Serving a plain HTML page over localhost via nginx. A medium length blog post with pretty much no real-world information.
I don't know if reddit could run on a single server, but this benchmark does nothing to prove it. A pageview on reddit consist of several http requests. A http requests translates into several requests into a database backend. In this syntactic benchmark he is requesting the same static file over and over again, so nginx and/or linux can cache it in memory (or CPU cache).
Also even if they could put reddit on a single server, it would require a lot of optimization and engineering time is more expensive than hardware. It would also make adding new futures in the future a pain in ass, because you would have to be very greedy with CPU time (and other resources like memory, bandwidth, etc...). Also you want a multi-server setup for redundancy and handling extra capacity.
EDIT: I don't if you also planning to put the database on the same server? Web servers are basically stateless so they are easy to scale.
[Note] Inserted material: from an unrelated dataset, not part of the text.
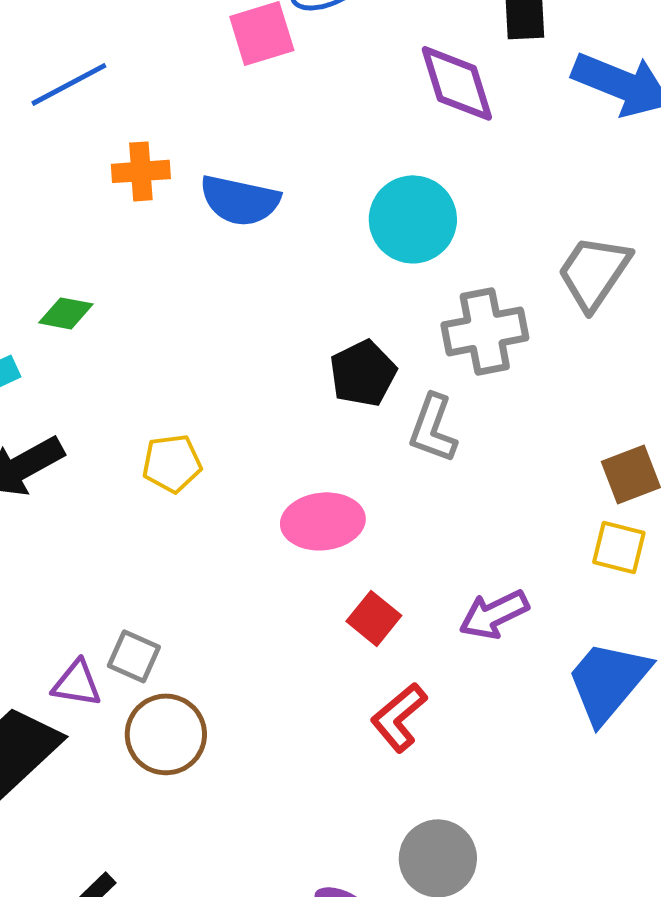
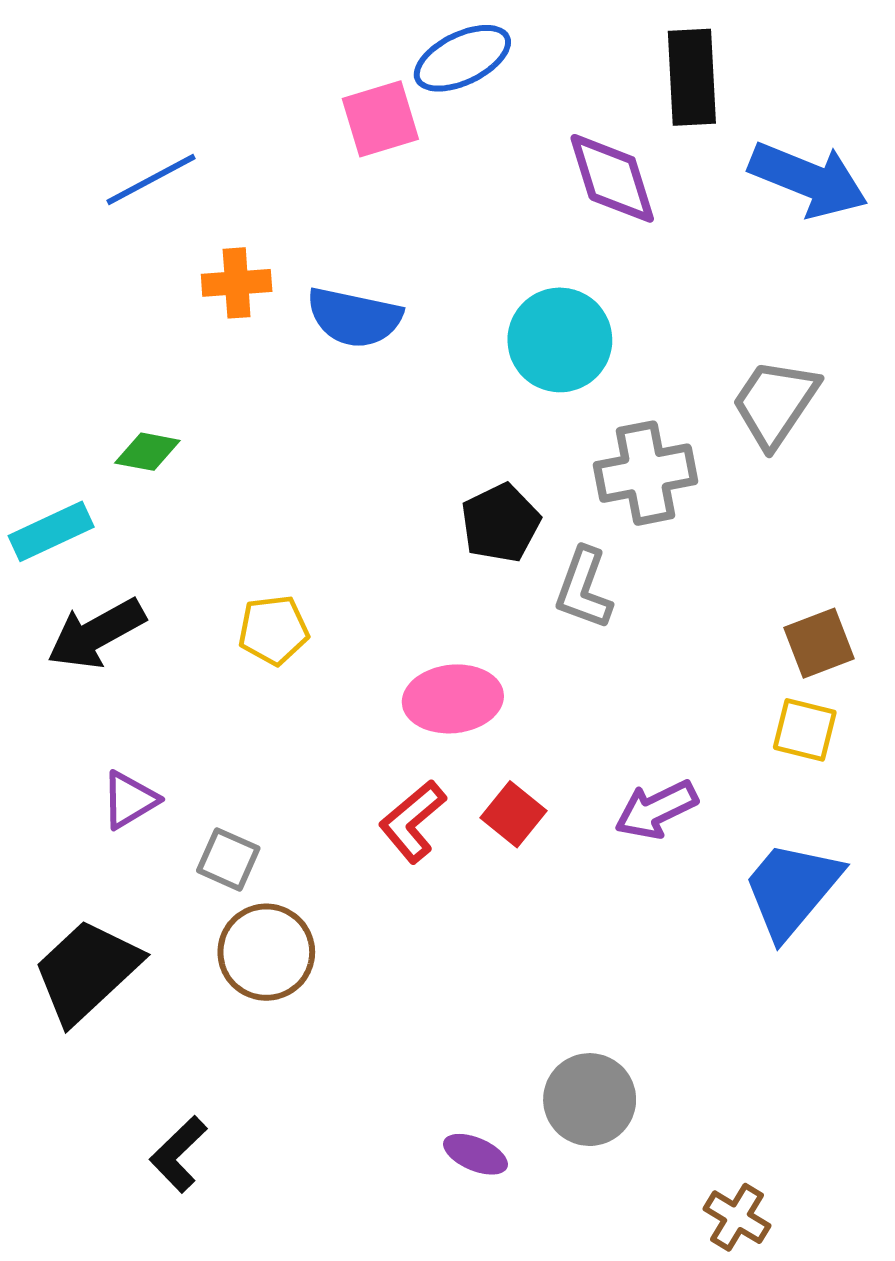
purple triangle: (77, 683) -> (130, 800), moved, turned -40
red L-shape: (399, 717) -> (412, 821), moved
It would be interesting to calculate how much disks that server would need just to handle the IO throughput.
Full disclosure: This is some speaking who used to work for social network with 9M users and 3,000 servers.
Serving over multiple 10GE to front end cache servers physically colocated with it would be realistic -- not sure how much of a hit that would be vs. over localhost.
Static vs. dynamic content is a reasonable optimization to make for an application under heavy load.
http://ark.intel.com/compare/47920,37147
The Softlayer server is a Xeon, the Hetzner is a desktop grade processor.
Key differences for me
* Cache
* QPI (especially in a 2P config that makes a difference)
* Max TDP ... that's a HUGE one.
* ECC memory. See http://perspectives.mvdirona.com/2012/02/26/ObservationsOnEr... for why this is important
So, you're not comparing apples to apples
You can get a dual E5-2609 with 32gb of ram + bandwidth from a good host like WebNX for $369 / month.
And if you wanted to spend $1k per month, you can get a dual e5-2687W (16 cores @ 3.1ghz) with 128gb ram; with a 4x SAS RAID 10, plus a 120gb ssd drive, plus a 2tb backup freebie, plus 100mbps unmetered bandwidth (30tb). That literally blows the doors off Softlayer.
There is nothing new in "modern HTTP servers". They are event-driven programs and this has existed for a long time.
Hence in telcom environments where you get such requirements the TCP/IP stack is processed closer to the card - but no out-of-the-box web servers could handle such streams - most of that is handled with e.g. C-libs closely bound to the networking HW.
With such specialized NW cards (16 core card) plus libs you get to > 1'500'000 teardowns p.s. / connections established and roughly 15Gbps - there are now 100Gbps solutions on the market on the top-end - your actual throughput depends mostly what kind of processing you're doing. That kind of equipment is of course not normally used for web serving - more for (transparent) proxying and inspection / traffic shaping, etc as more-and-more telcom cores are completely TCP/IP based.
Granted this is also being tested on localhost with static content (no disk I/O) -- but shows that event-driven servers are not that novel or difficult to write: my code weighs around 1700 LOC of (might I say) readable C.
Static file serving is also fast (using sendfile(), etc), but needs an overhaul to achieve usable concurrency. Currently there's a ~4x performance drop while serving files, but I'm working on this.